According to the CDC, 1 in 10 Americans suffer from some form of Depression. As pharmaceutical drugs show less effect in some studies compared to no drugs, the use of natural medicine is high in this chronic condition.



How Depression Works

Depression is caused by multiple factors such as emotional, social and environmental as well as genetic.

Interestingly, the initial episode although of tremendous stress, recurrence of depression leads to less intense stress related episodes but more autonomous in a process known as 'kindling.' This process leads to dysfunction in the nervous system by increasing cortisol, reducing restful sleep, increasing rapid eye movements which lead to easy arousal or early arousal during sleep and disruption among the nervous system itself.

The body is in a constant state of learning and these changes caused by depression on the nerve cells ends up in gene transcription factors and nerve growth factors. The end result is the disruption of the nerve proteins and neurotransmitters such as serotonin, GABA, dopamine and norepinephrine. These neurotransmitters and there disruption can cause problems with synthesis of neurotransmitters, increases its breakdown and as a result causes an imbalance in this delicate cycle.


How Modern Medicine works

As a Modern doctor, there is a stepwise approach or pathways to treating depression by starting with the most common Selective serotonin reuptake inhibitors such as fluoxetine, paroxetine. Also known as Prozac, paxil and similar drugs. The purpose to bring these neurotransmitters to increase and thus leading to a balance.

With my practice in primary care, I encountered atleast close to 70% of my patients on one form of antidepressant or in need of them. I would go through their in office questionnaire PHQ 9 which helps assess if the patient needs treatment. I would do my best to learn what is the root cause of depression for this patient. But honestly, given the time restraints in all of primary care, there is not enough time to go towards a balanced approach and so I came up with the idea that I will use my very own Youtube channel and website to help my patients.


HOW INTEGRATIVE MEDICINE HELPS?


Exercise

Some studies show that those who regularly exercise are able to prevent onset of depression. So a healthy individual who partakes in physical activity is less likely to suffer depression in the first place. But a good point to understand is that regularly performed exercises are equally powerful as a psychotherapy session or an antidepressant.

Another study indicated that exercise combined with pharmaceutical therapy gave better results than either component alone in preventing recurrence of depression.
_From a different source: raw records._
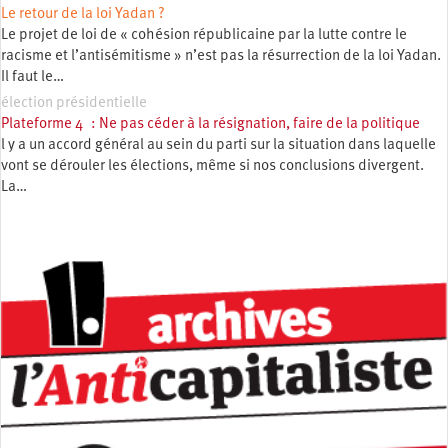
Le retour de la loi Yadan ?
Le projet de loi de « cohésion républicaine par la lutte contre le
racisme et l’antisémitisme » n’est pas la résurrection de la loi Yadan.
Il faut le…
élection présidentielle
Plateforme 4 : Ne pas céder à la résignation, faire de la politique
l y a un accord général au sein du parti sur la situation dans laquelle
vont se dérouler les élections, même si nos conclusions divergent.
La…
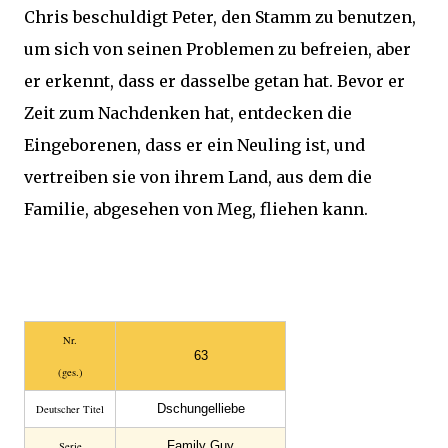
Chris beschuldigt Peter, den Stamm zu benutzen,
um sich von seinen Problemen zu befreien, aber
er erkennt, dass er dasselbe getan hat. Bevor er
Zeit zum Nachdenken hat, entdecken die
Eingeborenen, dass er ein Neuling ist, und
vertreiben sie von ihrem Land, aus dem die
Familie, abgesehen von Meg, fliehen kann.
Nr.
63
(ges.)
Dschungelliebe
Deutscher Titel
Family Guy
Serie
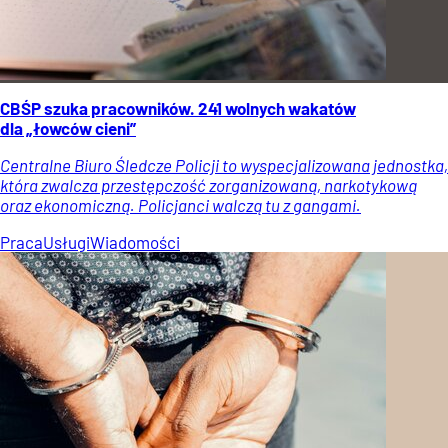
CBŚP szuka pracowników. 241 wolnych wakatów
dla „łowców cieni”
Centralne Biuro Śledcze Policji to wyspecjalizowana jednostka,
która zwalcza przestępczość zorganizowaną, narkotykową
oraz ekonomiczną. Policjanci walczą tu z gangami.
Praca
Usługi
Wiadomości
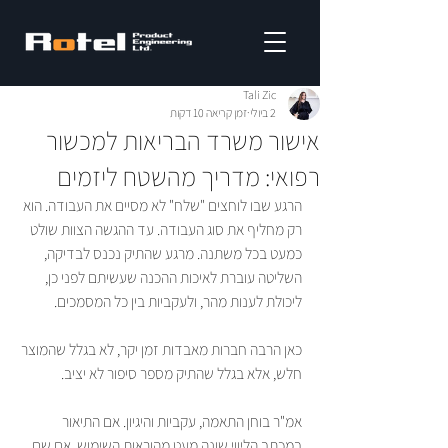
Tali Zic
2 ביולי
זמן קריאה 10 דקות
אישור משרד הבריאות למכשור
רפואי: מדריך מהשטח ליזמים
הרגע שבו לוחצים "שלח" לא מסיים את העבודה. הוא 
רק מחליף את סוג העבודה. עד ההגשה הצוות שולט 
כמעט בכל משתנה. מרגע שהתיק נכנס לבדיקה, 
השליטה עוברת לאיכות ההכנה שעשיתם לפני כן, 
ליכולת לענות מהר, ולעקביות בין כל המסמכים.
כאן הרבה חברות מאבדות זמן יקר, לא בגלל שהמוצר 
חלש, אלא בגלל שהתיק מספר סיפור לא יציב.
אמ"ר בוחן התאמה, עקביות והיגיון. אם התיאור 
במכתב הליווי שונה מעט מהוראות השימוש, אם שם 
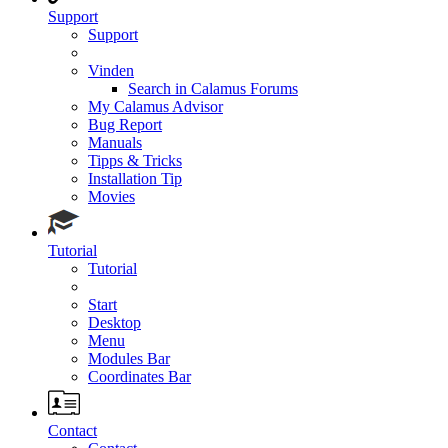
Support
Support
Vinden
Search in Calamus Forums
My Calamus Advisor
Bug Report
Manuals
Tipps & Tricks
Installation Tip
Movies
Tutorial
Tutorial
Start
Desktop
Menu
Modules Bar
Coordinates Bar
Contact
The additional benefits alone is a reason to begin exercise. Better self esteem, better fitness, and reduced risk of relapsing back to depression makes this strategy a winner.

Does the type of exercise matter? Both aerobic and anaerobic activities are effective. But studies also indicate that the total energy expenditure is more important than how many times a person exercises meaning a high intensity exercise is superior in its effect.
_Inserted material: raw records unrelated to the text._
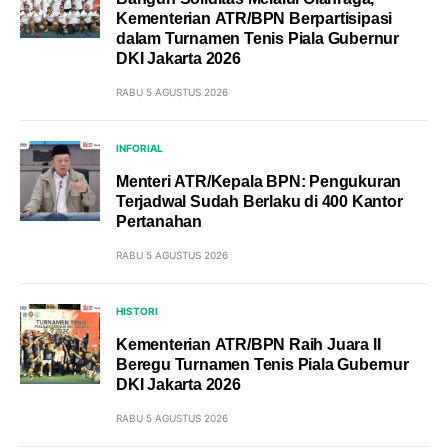
Kementerian ATR/BPN Berpartisipasi
dalam Turnamen Tenis Piala Gubernur
DKI Jakarta 2026
RABU 5 AGUSTUS 2026
INFORIAL
Menteri ATR/Kepala BPN: Pengukuran
Terjadwal Sudah Berlaku di 400 Kantor
Pertanahan
RABU 5 AGUSTUS 2026
HISTORI
Kementerian ATR/BPN Raih Juara II
Beregu Turnamen Tenis Piala Gubernur
DKI Jakarta 2026
RABU 5 AGUSTUS 2026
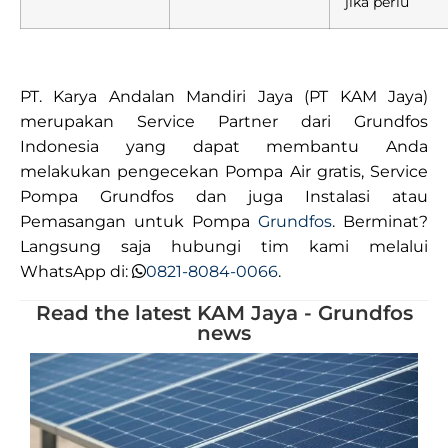
jika perlu
PT. Karya Andalan Mandiri Jaya (PT KAM Jaya)
merupakan Service Partner dari Grundfos
Indonesia yang dapat membantu Anda
melakukan pengecekan Pompa Air gratis, Service
Pompa Grundfos dan juga Instalasi atau
Pemasangan untuk Pompa
Grundfos
. Berminat?
Langsung saja hubungi tim kami melalui
WhatsApp di:
0821-8084-0066
.
Read the latest KAM Jaya - Grundfos
news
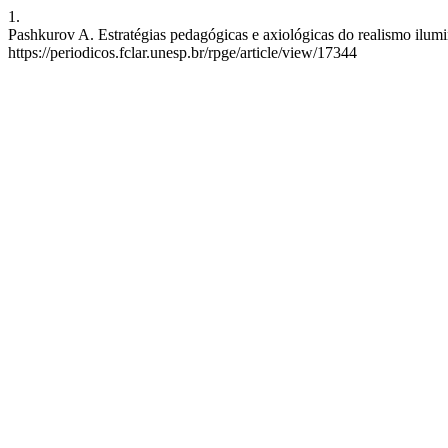
1.
Pashkurov A. Estratégias pedagógicas e axiológicas do realismo ilum
https://periodicos.fclar.unesp.br/rpge/article/view/17344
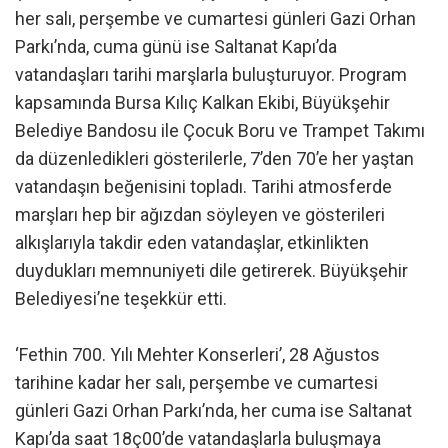
her salı, perşembe ve cumartesi günleri Gazi Orhan
Parkı’nda, cuma günü ise Saltanat Kapı’da
vatandaşları tarihi marşlarla buluşturuyor. Program
kapsamında Bursa Kılıç Kalkan Ekibi, Büyükşehir
Belediye Bandosu ile Çocuk Boru ve Trampet Takımı
da düzenledikleri gösterilerle, 7’den 70’e her yaştan
vatandaşın beğenisini topladı. Tarihi atmosferde
marşları hep bir ağızdan söyleyen ve gösterileri
alkışlarıyla takdir eden vatandaşlar, etkinlikten
duydukları memnuniyeti dile getirerek. Büyükşehir
Belediyesi’ne teşekkür etti.
‘Fethin 700. Yılı Mehter Konserleri’, 28 Ağustos
tarihine kadar her salı, perşembe ve cumartesi
günleri Gazi Orhan Parkı’nda, her cuma ise Saltanat
Kapı’da saat 18ç00’de vatandaşlarla buluşmaya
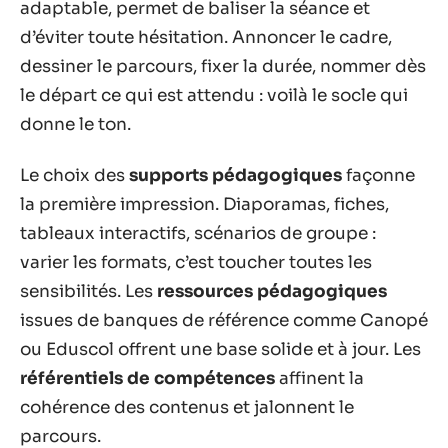
adaptable, permet de baliser la séance et
d’éviter toute hésitation. Annoncer le cadre,
dessiner le parcours, fixer la durée, nommer dès
le départ ce qui est attendu : voilà le socle qui
donne le ton.
Le choix des
supports pédagogiques
façonne
la première impression. Diaporamas, fiches,
tableaux interactifs, scénarios de groupe :
varier les formats, c’est toucher toutes les
sensibilités. Les
ressources pédagogiques
issues de banques de référence comme Canopé
ou Eduscol offrent une base solide et à jour. Les
référentiels de compétences
affinent la
cohérence des contenus et jalonnent le
parcours.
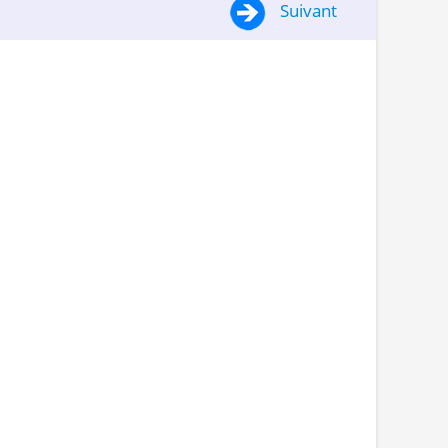
Suivant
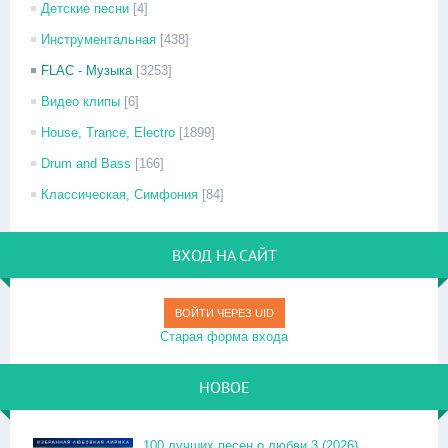
Детские песни
[4]
Инструментальная
[438]
FLAC - Музыка
[3253]
Видео клипы
[6]
House, Trance, Electro
[1899]
Drum and Bass
[166]
Классическая, Симфония
[84]
ВХОД НА САЙТ
ВОЙТИ ЧЕРЕЗ UID
Старая форма входа
НОВОЕ
100 лучших песен о любви 3 (2026)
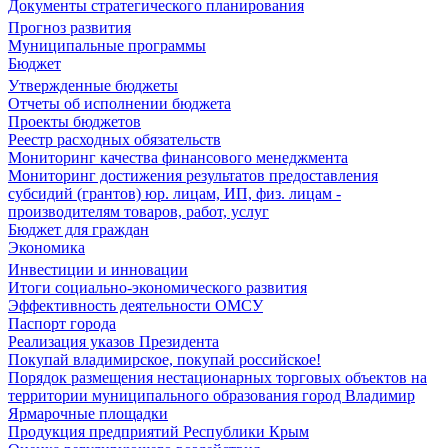
Документы стратегического планирования
Прогноз развития
Муниципальные программы
Бюджет
Утвержденные бюджеты
Отчеты об исполнении бюджета
Проекты бюджетов
Реестр расходных обязательств
Мониторинг качества финансового менеджмента
Мониторинг достижения результатов предоставления
субсидий (грантов) юр. лицам, ИП, физ. лицам -
производителям товаров, работ, услуг
Бюджет для граждан
Экономика
Инвестиции и инновации
Итоги социально-экономического развития
Эффективность деятельности ОМСУ
Паспорт города
Реализация указов Президента
Покупай владимирское, покупай российское!
Порядок размещения нестационарных торговых объектов на
территории муниципального образования город Владимир
Ярмарочные площадки
Продукция предприятий Республики Крым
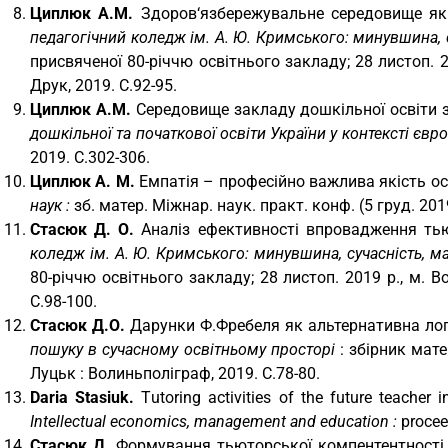
Циплюк А.М.
Здоров‘язбережувальне середовище як 
педагогічний коледж ім. А. Ю. Кримського: минувшина, с
присвяченої 80-річчю освітнього закладу; 28 листоп. 2
Друк, 2019. С.92-95.
Циплюк А.М.
Середовище закладу дошкільної освіти з
дошкільної та початкової освіти України у контексті євр
2019. С.302-306.
Циплюк А. М.
Емпатія – професійно важлива якість ос
наук :
зб. матер. Міжнар. наук. практ. конф. (5 груд. 2019 
Стасюк Д. О.
Аналіз ефективності впровадження тьют
коледж ім. А. Ю. Кримського: минувшина, сучасність, м
80-річчю освітнього закладу; 28 листоп. 2019 р., м. 
С.98-100.
Стасюк Д.О.
Дарунки Ф.Фребеля як альтернативна лого
пошуку в сучасному освітньому просторі
: збірник мат
Луцьк : Волиньполіграф, 2019. С.78-80.
Daria Stasiuk.
Тutoring activities of the future teacher
Intellectual economics, management and education :
proceed
Стасюк Д.
Формування тьюторської компентентності у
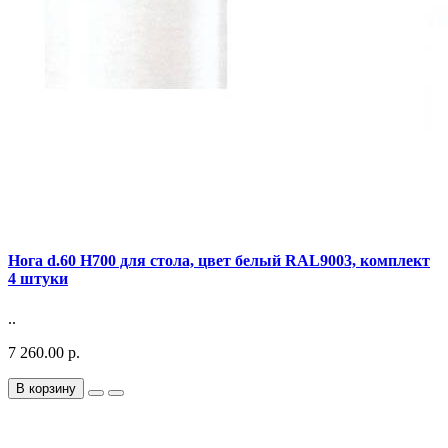
Нога d.60 Н700 для стола, цвет белый RAL9003, комплект
4 штуки
..
7 260.00 р.
В корзину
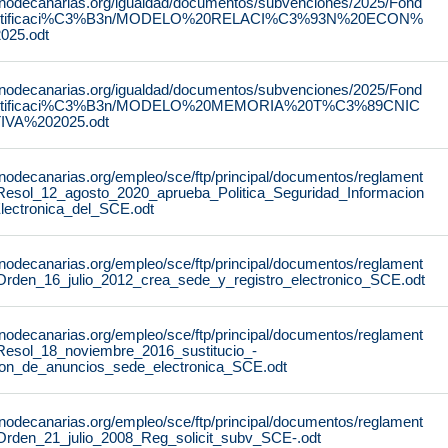
rnodecanarias.org/igualdad/documentos/subvenciones/2025/Fond
stificaci%C3%B3n/MODELO%20RELACI%C3%93N%20ECON%
25.odt
rnodecanarias.org/igualdad/documentos/subvenciones/2025/Fond
stificaci%C3%B3n/MODELO%20MEMORIA%20T%C3%89CNIC
IVA%202025.odt
rnodecanarias.org/empleo/sce/ftp/principal/documentos/reglament
Resol_12_agosto_2020_aprueba_Politica_Seguridad_Informacion
lectronica_del_SCE.odt
rnodecanarias.org/empleo/sce/ftp/principal/documentos/reglament
Orden_16_julio_2012_crea_sede_y_registro_electronico_SCE.odt
rnodecanarias.org/empleo/sce/ftp/principal/documentos/reglament
Resol_18_noviembre_2016_sustitucio_-
lon_de_anuncios_sede_electronica_SCE.odt
rnodecanarias.org/empleo/sce/ftp/principal/documentos/reglament
Orden_21_julio_2008_Reg_solicit_subv_SCE-.odt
Although science is not clear, it is possible that exercise increases serotonin, norepinephrine, and endorphins. And it may also increase nerve cell growth in areas of our brain related to mood similar to medications.


Nutrition

A cross national epidemiology study suggested a direct correlation between sugar intake and major depressive disorder. Patients with depression have a higher sugar intake than the general population.

A small study suggested that restricting sugar from the diet of depressed patients ended up with positive result within 1 week. There symptoms worsened when they were reintroduced to sugar in diet.
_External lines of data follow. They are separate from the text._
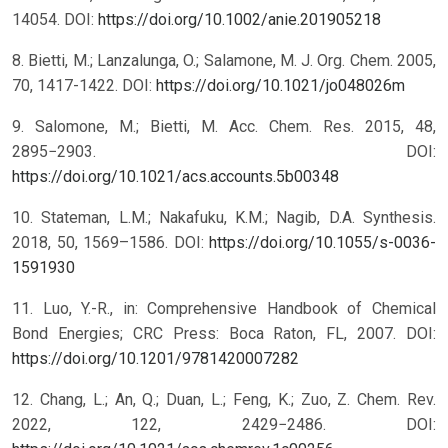
14054. DOI:
https://doi.org/10.1002/anie.201905218
8. Bietti, M.; Lanzalunga, O.; Salamone, M. J. Org. Chem. 2005,
70, 1417-1422. DOI:
https://doi.org/10.1021/jo048026m
9. Salomone, M.; Bietti, M. Acc. Chem. Res. 2015, 48,
2895−2903. DOI:
https://doi.org/10.1021/acs.accounts.5b00348
10. Stateman, L.M.; Nakafuku, K.M.; Nagib, D.A. Synthesis.
2018, 50, 1569–1586. DOI:
https://doi.org/10.1055/s-0036-
1591930
11. Luo, Y.-R., in: Comprehensive Handbook of Chemical
Bond Energies; CRC Press: Boca Raton, FL, 2007. DOI:
https://doi.org/10.1201/9781420007282
12. Chang, L.; An, Q.; Duan, L.; Feng, K.; Zuo, Z. Chem. Rev.
2022, 122, 2429−2486. DOI:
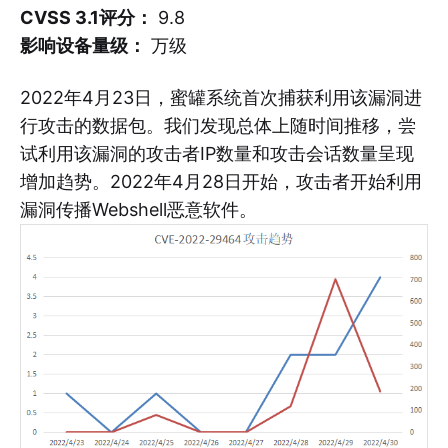
CVSS 3.1评分：
9.8
影响设备量级：
万级
2022年4月23日，蜜罐系统首次捕获利用该漏洞进
行攻击的数据包。我们发现总体上随时间推移，尝
试利用该漏洞的攻击者IP数量和攻击会话数量呈现
增加趋势。2022年4月28日开始，攻击者开始利用
漏洞传播Webshell恶意软件。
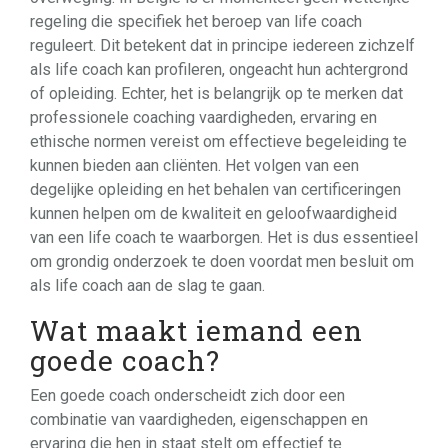
regeling die specifiek het beroep van life coach
reguleert. Dit betekent dat in principe iedereen zichzelf
als life coach kan profileren, ongeacht hun achtergrond
of opleiding. Echter, het is belangrijk op te merken dat
professionele coaching vaardigheden, ervaring en
ethische normen vereist om effectieve begeleiding te
kunnen bieden aan cliënten. Het volgen van een
degelijke opleiding en het behalen van certificeringen
kunnen helpen om de kwaliteit en geloofwaardigheid
van een life coach te waarborgen. Het is dus essentieel
om grondig onderzoek te doen voordat men besluit om
als life coach aan de slag te gaan.
Wat maakt iemand een
goede coach?
Een goede coach onderscheidt zich door een
combinatie van vaardigheden, eigenschappen en
ervaring die hen in staat stelt om effectief te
Another nutritional factor is caffeine. High caffeine consumption exactly 750mg daily is also associated with depression. A regular 8 ounce cup of coffee is around 91 mg for reference and most people don't fall in that spectrum but if you do its important to reduce consumption.


A large study in Australia showed that those who follow a more traditional diet of vegetables, fruit, beef, lamb, fish and whole grains had a 35% reduced likelihood of depression than a Western style diet of more processed and refined foods. People that follow a Mediterranean diet pattern ingestion omega 3s from fish, good fats from olive oil and B vitamins from legumes, fruits, nuts and vegetables had significant reduction in depression.


Alcohol

Although alcohol consumption may in short term increase turnover of serotonin, in the long term the results show low levels of both serotonin and catecholamines. Given that alcohol related problems are more common in depressed individuals often a traditional medicine doctor will inquire of your use of alcohol and advise to avoid at all costs.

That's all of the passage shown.